**Work request:**
The listing that follows should be reproduced exactly, line for line.

**Input records:**
============================================================
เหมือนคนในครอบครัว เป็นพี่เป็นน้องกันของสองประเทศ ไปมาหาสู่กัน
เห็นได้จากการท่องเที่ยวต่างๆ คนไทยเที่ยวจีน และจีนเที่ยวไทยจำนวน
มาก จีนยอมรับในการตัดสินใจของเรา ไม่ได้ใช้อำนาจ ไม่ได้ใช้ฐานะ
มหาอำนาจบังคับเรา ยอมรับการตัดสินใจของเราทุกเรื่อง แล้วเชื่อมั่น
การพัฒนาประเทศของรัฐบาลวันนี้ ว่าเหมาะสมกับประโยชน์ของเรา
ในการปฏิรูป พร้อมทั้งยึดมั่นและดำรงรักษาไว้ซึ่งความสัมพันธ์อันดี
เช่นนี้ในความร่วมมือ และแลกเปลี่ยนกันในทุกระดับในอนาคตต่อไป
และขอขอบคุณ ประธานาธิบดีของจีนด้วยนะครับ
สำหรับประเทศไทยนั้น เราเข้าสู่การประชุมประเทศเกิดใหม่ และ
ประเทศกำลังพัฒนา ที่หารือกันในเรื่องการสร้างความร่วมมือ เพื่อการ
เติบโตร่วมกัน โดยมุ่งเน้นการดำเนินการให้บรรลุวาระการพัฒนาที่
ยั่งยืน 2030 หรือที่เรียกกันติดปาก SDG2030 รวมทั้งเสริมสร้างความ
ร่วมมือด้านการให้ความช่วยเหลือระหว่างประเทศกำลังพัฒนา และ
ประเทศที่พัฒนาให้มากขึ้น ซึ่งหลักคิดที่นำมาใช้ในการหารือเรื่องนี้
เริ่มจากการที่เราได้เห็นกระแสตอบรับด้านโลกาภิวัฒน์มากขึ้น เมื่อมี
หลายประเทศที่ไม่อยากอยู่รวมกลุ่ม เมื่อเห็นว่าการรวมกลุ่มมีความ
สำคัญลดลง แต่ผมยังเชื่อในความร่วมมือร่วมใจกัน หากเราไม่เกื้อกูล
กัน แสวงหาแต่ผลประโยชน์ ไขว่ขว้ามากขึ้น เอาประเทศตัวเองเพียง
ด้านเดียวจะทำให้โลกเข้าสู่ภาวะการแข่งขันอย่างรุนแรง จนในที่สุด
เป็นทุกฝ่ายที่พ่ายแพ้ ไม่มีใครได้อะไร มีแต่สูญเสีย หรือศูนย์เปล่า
============================================================
**Output for this task:**
เหมือนคนในครอบครัว เป็นพี่เป็นน้องกันของสองประเทศ ไปมาหาสู่กัน
เห็นได้จากการท่องเที่ยวต่างๆ คนไทยเที่ยวจีน และจีนเที่ยวไทยจำนวน
มาก จีนยอมรับในการตัดสินใจของเรา ไม่ได้ใช้อำนาจ ไม่ได้ใช้ฐานะ
มหาอำนาจบังคับเรา ยอมรับการตัดสินใจของเราทุกเรื่อง แล้วเชื่อมั่น
การพัฒนาประเทศของรัฐบาลวันนี้ ว่าเหมาะสมกับประโยชน์ของเรา
ในการปฏิรูป พร้อมทั้งยึดมั่นและดำรงรักษาไว้ซึ่งความสัมพันธ์อันดี
เช่นนี้ในความร่วมมือ และแลกเปลี่ยนกันในทุกระดับในอนาคตต่อไป
และขอขอบคุณ ประธานาธิบดีของจีนด้วยนะครับ
สำหรับประเทศไทยนั้น เราเข้าสู่การประชุมประเทศเกิดใหม่ และ
ประเทศกำลังพัฒนา ที่หารือกันในเรื่องการสร้างความร่วมมือ เพื่อการ
เติบโตร่วมกัน โดยมุ่งเน้นการดำเนินการให้บรรลุวาระการพัฒนาที่
ยั่งยืน 2030 หรือที่เรียกกันติดปาก SDG2030 รวมทั้งเสริมสร้างความ
ร่วมมือด้านการให้ความช่วยเหลือระหว่างประเทศกำลังพัฒนา และ
ประเทศที่พัฒนาให้มากขึ้น ซึ่งหลักคิดที่นำมาใช้ในการหารือเรื่องนี้
เริ่มจากการที่เราได้เห็นกระแสตอบรับด้านโลกาภิวัฒน์มากขึ้น เมื่อมี
หลายประเทศที่ไม่อยากอยู่รวมกลุ่ม เมื่อเห็นว่าการรวมกลุ่มมีความ
สำคัญลดลง แต่ผมยังเชื่อในความร่วมมือร่วมใจกัน หากเราไม่เกื้อกูล
กัน แสวงหาแต่ผลประโยชน์ ไขว่ขว้ามากขึ้น เอาประเทศตัวเองเพียง
ด้านเดียวจะทำให้โลกเข้าสู่ภาวะการแข่งขันอย่างรุนแรง จนในที่สุด
เป็นทุกฝ่ายที่พ่ายแพ้ ไม่มีใครได้อะไร มีแต่สูญเสีย หรือศูนย์เปล่า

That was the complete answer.